Making Insurance Affordable?
Government proposes to serve citizens by making insurance “affordable.”
How are they going to do that?
Insurance premiums are determined by math – frequency (number of claims per thousand), times severity (average cost per claim), plus expenses (cost of insurer doing business), plus profit (about 5%). Now which of these factors is government going to manipulate?
Frequency? Maybe improve public safety?
* Tell doctors or hospitals or repair shops to not charge so much?
Government could influence severity by limiting the amount attorneys can charge – but that’s unlikely because attorneys contribute to legislators re-election efforts.
How about reducing taxation on insurers?
How about making insurance premiums tax deductible for the consumer? .
Slash insurer profit? From 5% to…? Attack this number too aggressively and insurers may be driven out of the business.

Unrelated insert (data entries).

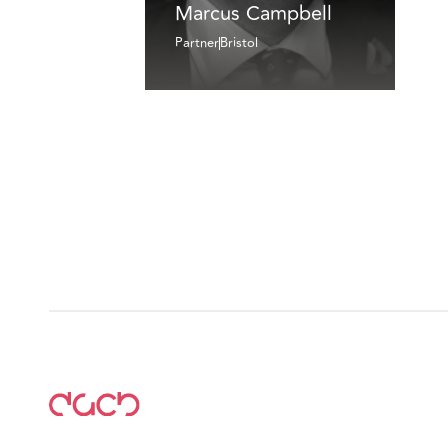
Marcus Campbell
Partner
Bristol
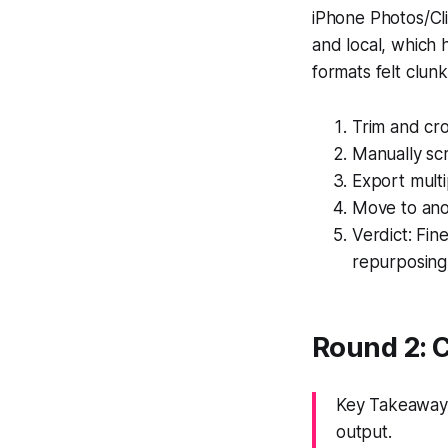
iPhone Photos/Cli
and local, which 
formats felt clun
Trim and cr
Manually sc
Export multi
Move to ano
Verdict: Fin
repurposing
Round 2: 
Key Takeaway:
output.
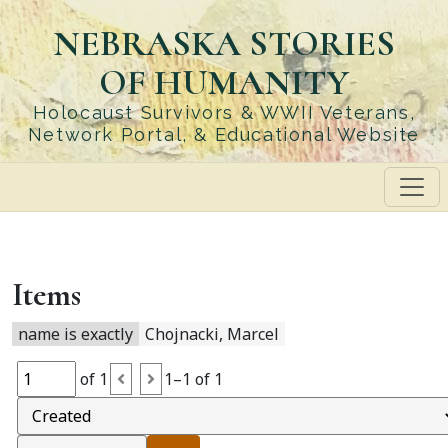
Skip
NEBRASKA STORIES
to
main
OF HUMANITY
content
Holocaust Survivors & WWII Veterans,
Network Portal, & Educational Website
Items
name is exactly
Chojnacki, Marcel
of 1
1–1 of 1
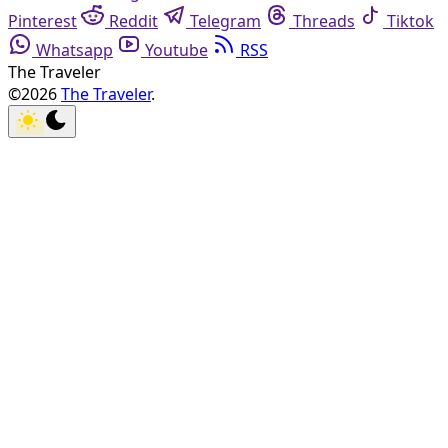
Pinterest
Reddit
Telegram
Threads
Tiktok
Whatsapp
Youtube
RSS
The Traveler
©2026
The Traveler
.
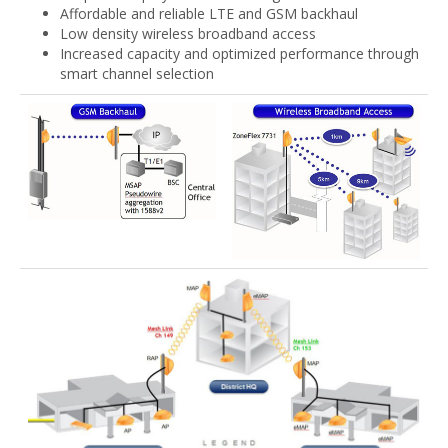
Affordable and reliable LTE and GSM backhaul
Low density wireless broadband access
Increased capacity and optimized performance through
smart channel selection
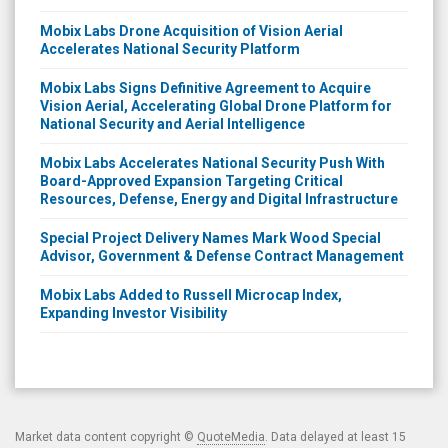
Mobix Labs Drone Acquisition of Vision Aerial
Accelerates National Security Platform
Mobix Labs Signs Definitive Agreement to Acquire
Vision Aerial, Accelerating Global Drone Platform for
National Security and Aerial Intelligence
Mobix Labs Accelerates National Security Push With
Board-Approved Expansion Targeting Critical
Resources, Defense, Energy and Digital Infrastructure
Special Project Delivery Names Mark Wood Special
Advisor, Government & Defense Contract Management
Mobix Labs Added to Russell Microcap Index,
Expanding Investor Visibility
Market data content copyright ©
QuoteMedia
. Data delayed at least 15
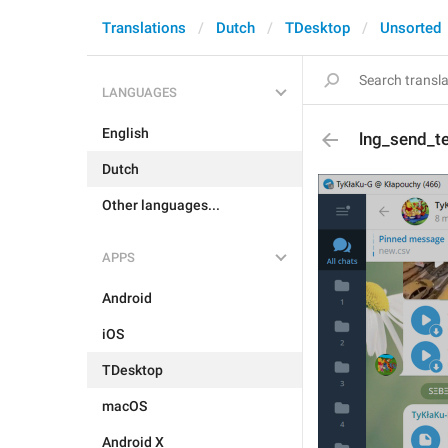
Translations
Dutch
TDesktop
Unsorted
LANGUAGES
English
lng_send_t
Dutch
Other languages...
APPS
Android
iOS
TDesktop
macOS
Android X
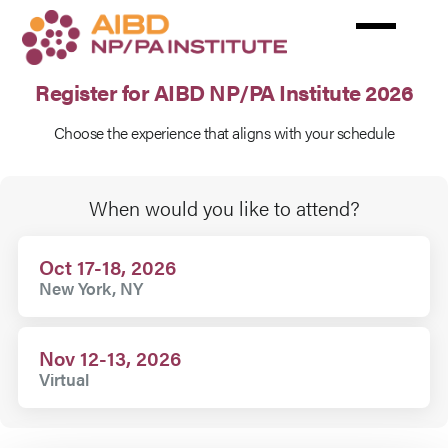
Skip
to
main
content
Register for AIBD NP/PA Institute 2026
Choose the experience that aligns with your schedule
Rates
When would you like to attend?
Oct 17-18, 2026
New York, NY
Nov 12-13, 2026
Virtual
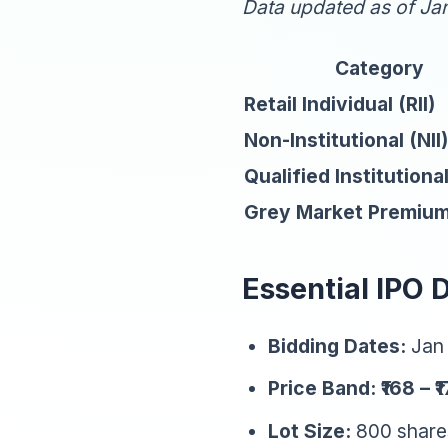
Data updated as of Ja
Category
Retail Individual (RII)
Non-Institutional (NII)
Qualified Institutiona
Grey Market Premiu
Essential IPO 
Bidding Dates:
Jan 
Price Band:
₹168 – ₹
Lot Size:
800 shares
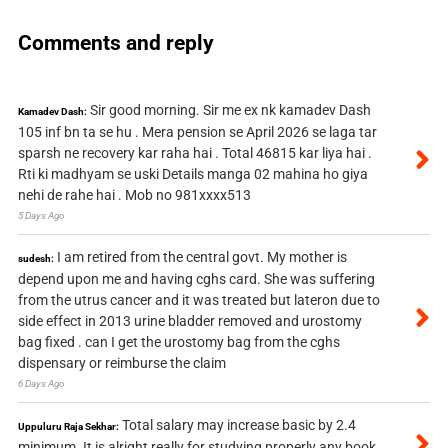
Comments and reply
Sir good morning. Sir me ex nk kamadev Dash
Kamadev Dash:
105 inf bn ta se hu . Mera pension se April 2026 se laga tar
sparsh ne recovery kar raha hai . Total 46815 kar liya hai .
Rti ki madhyam se uski Details manga 02 mahina ho giya
nehi de rahe hai . Mob no 981xxxx513
5 Days Ago
I am retired from the central govt. My mother is
sudesh:
depend upon me and having cghs card. She was suffering
from the utrus cancer and it was treated but lateron due to
side effect in 2013 urine bladder removed and urostomy
bag fixed . can I get the urostomy bag from the cghs
dispensary or reimburse the claim
6 Days Ago
Total salary may increase basic by 2.4
Uppuluru Raja Sekhar:
minimum. It is alright really for studying properly any book.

Are you thinking along with me here? I wonder if you’ve come up with one crazy idea, a solution that some in government like but we observers of government in action (like the government-run VA hospitals) find hilarious or frightening.
Let government take over all insurance! (eeek!)
The first problem with this is it eliminates competition. Competition is the best affordability-vehicle because it gets the people who know most about the business concentrating on how to be more efficient, to cut costs, to achieve a lower rate and gain more insureds.
The second problem is government inefficiency. Government wasn’t designed by our founders (bless them) to run things.